**Aim of the task**: Could you copy exactly the lines from the one containing "ساعت پاسخگویی از 9 صبح تا 8 شب" through the last line of the records below, and nothing else?

+++++

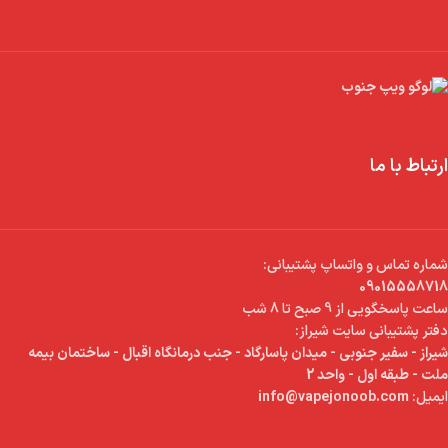
ارتباط با ما
شماره تماس و واتساپ پشتیبانی:
09015558718
ساعت پاسخگویی از 9 صبح تا 8 شب
دفتر پشتیبانی سایت شیراز:
شیراز - سفیر جنوبی - میدان پاسارگاد - جنب درمانگاه اقبال - ساختمان بیمه
ملت - طبقه اول - واحد 2
ایمیل:
info@vapejonoob.com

+++++

**Task result**:
ساعت پاسخگویی از 9 صبح تا 8 شب
دفتر پشتیبانی سایت شیراز:
شیراز - سفیر جنوبی - میدان پاسارگاد - جنب درمانگاه اقبال - ساختمان بیمه
ملت - طبقه اول - واحد 2
ایمیل:
info@vapejonoob.com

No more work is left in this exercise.